▶ [PROVIDED DATA]
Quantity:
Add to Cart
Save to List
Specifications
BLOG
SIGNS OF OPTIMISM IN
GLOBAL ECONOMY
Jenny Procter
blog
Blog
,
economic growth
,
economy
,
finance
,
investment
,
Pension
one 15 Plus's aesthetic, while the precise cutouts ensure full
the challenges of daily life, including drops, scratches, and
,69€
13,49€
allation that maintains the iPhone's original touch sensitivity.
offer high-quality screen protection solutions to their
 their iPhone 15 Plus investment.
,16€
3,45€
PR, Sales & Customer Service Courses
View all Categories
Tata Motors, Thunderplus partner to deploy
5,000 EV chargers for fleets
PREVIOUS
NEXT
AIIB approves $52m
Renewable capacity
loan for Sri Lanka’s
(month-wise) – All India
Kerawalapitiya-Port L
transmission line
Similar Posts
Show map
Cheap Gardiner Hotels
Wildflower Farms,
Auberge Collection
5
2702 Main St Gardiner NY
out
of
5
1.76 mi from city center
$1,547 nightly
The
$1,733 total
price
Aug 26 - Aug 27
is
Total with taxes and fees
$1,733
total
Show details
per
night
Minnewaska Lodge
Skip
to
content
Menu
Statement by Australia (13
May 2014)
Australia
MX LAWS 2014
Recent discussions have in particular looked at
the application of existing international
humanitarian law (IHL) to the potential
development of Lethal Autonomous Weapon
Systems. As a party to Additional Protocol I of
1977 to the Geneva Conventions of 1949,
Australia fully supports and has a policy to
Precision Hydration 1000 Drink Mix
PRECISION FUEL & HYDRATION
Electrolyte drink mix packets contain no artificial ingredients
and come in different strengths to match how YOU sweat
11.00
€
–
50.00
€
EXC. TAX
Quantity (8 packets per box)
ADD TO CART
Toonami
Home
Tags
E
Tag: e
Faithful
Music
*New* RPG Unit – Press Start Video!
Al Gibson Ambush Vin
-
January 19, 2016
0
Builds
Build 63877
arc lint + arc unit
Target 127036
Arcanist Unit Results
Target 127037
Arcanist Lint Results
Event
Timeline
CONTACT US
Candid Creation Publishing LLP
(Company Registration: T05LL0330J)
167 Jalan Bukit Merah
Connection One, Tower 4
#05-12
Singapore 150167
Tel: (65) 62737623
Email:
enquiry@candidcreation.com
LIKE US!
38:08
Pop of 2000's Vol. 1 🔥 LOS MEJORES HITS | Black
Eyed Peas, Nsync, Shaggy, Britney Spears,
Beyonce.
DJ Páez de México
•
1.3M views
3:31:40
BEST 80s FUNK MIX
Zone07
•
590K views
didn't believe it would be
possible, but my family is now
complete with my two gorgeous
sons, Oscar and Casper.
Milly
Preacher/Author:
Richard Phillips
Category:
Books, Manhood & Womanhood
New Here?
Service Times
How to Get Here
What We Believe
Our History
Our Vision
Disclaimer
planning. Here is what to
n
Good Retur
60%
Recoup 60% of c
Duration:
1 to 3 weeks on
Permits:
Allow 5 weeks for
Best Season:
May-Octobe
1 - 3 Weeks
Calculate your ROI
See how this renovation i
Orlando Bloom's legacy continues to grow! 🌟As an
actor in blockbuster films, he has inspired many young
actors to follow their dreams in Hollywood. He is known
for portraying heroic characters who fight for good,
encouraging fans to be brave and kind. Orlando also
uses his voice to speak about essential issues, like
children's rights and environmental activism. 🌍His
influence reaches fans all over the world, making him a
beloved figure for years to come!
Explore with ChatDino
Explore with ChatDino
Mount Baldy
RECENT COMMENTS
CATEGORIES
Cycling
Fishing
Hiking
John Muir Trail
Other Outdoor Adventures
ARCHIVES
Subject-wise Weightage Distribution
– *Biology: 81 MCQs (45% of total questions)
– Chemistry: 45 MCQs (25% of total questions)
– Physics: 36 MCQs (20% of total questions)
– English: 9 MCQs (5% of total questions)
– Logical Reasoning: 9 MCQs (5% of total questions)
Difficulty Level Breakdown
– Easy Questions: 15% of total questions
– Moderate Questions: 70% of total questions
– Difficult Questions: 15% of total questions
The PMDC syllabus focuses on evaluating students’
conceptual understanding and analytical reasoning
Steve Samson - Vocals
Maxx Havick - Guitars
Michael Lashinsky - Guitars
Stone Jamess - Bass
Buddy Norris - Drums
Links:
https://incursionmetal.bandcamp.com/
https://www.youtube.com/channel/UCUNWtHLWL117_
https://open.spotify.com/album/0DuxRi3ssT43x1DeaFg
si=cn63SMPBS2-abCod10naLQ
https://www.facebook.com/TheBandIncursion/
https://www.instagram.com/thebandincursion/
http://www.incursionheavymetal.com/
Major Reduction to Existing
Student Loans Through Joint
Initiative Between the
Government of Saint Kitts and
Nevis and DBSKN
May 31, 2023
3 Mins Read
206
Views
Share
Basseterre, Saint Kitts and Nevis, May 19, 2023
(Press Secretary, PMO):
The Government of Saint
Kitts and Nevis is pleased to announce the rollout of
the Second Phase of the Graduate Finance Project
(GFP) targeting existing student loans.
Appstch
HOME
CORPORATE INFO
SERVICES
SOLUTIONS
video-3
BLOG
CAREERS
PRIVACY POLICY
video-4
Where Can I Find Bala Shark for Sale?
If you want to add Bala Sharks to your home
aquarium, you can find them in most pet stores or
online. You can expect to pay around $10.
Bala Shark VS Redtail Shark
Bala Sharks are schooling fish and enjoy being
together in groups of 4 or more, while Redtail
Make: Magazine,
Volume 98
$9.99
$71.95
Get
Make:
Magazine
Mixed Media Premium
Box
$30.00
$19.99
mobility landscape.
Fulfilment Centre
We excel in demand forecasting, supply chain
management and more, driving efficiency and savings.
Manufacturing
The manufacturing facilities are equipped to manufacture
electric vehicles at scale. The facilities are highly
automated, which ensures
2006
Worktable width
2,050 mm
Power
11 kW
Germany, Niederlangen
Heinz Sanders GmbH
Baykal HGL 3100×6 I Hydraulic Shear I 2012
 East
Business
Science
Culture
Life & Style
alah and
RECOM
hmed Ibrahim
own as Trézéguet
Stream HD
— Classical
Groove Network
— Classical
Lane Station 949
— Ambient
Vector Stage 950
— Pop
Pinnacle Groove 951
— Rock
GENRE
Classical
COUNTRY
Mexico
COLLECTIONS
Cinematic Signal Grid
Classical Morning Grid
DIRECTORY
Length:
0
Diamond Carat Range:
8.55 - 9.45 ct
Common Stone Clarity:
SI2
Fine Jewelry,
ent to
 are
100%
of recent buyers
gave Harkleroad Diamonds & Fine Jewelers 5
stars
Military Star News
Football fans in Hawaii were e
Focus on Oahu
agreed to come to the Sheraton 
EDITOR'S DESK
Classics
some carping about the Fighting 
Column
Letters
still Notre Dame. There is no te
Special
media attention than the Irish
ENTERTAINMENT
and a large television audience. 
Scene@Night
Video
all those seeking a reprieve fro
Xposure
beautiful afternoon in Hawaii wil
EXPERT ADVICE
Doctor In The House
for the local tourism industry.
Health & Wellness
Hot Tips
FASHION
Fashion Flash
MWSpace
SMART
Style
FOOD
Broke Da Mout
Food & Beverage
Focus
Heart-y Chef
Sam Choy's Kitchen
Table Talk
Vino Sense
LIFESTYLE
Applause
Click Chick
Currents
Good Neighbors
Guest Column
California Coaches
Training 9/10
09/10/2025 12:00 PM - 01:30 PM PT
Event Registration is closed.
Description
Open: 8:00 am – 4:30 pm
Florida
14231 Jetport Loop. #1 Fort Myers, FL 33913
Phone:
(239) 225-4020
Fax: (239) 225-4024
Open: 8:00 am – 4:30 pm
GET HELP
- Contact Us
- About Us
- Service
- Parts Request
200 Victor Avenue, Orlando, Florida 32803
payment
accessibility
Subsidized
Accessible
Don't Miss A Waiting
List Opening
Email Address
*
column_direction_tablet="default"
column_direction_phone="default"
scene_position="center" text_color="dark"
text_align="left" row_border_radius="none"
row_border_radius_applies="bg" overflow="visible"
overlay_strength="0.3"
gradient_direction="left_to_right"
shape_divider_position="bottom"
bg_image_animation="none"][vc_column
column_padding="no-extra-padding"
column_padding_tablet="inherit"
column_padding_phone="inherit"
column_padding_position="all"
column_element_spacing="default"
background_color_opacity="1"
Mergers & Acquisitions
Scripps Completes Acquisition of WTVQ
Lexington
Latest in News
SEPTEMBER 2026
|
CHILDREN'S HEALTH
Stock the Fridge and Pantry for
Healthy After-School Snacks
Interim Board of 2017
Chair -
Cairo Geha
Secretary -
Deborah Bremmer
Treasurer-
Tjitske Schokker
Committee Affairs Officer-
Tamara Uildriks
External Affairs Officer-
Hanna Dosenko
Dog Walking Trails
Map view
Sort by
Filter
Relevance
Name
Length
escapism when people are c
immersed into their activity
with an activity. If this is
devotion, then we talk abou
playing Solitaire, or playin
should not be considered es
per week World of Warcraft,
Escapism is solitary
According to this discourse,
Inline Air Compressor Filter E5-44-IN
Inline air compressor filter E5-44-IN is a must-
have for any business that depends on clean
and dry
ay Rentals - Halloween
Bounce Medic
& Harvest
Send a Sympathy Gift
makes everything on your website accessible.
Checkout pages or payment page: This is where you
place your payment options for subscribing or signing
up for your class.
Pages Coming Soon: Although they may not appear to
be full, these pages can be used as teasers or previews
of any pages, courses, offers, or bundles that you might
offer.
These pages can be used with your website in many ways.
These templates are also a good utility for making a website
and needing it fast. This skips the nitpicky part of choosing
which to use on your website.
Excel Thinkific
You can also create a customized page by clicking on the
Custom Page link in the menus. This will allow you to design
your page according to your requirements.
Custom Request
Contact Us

▶ [EXERCISE REQUIREMENTS]
Reproduce exactly, and only, the part of the listing above that begins at the line with "https://www.youtube.com/channel/UCUNWtHLWL117_" and goes on through the line with "Government of Saint Kitts and".

▶ [OUTPUT BELOW]
https://www.youtube.com/channel/UCUNWtHLWL117_
https://open.spotify.com/album/0DuxRi3ssT43x1DeaFg
si=cn63SMPBS2-abCod10naLQ
https://www.facebook.com/TheBandIncursion/
https://www.instagram.com/thebandincursion/
http://www.incursionheavymetal.com/
Major Reduction to Existing
Student Loans Through Joint
Initiative Between the
Government of Saint Kitts and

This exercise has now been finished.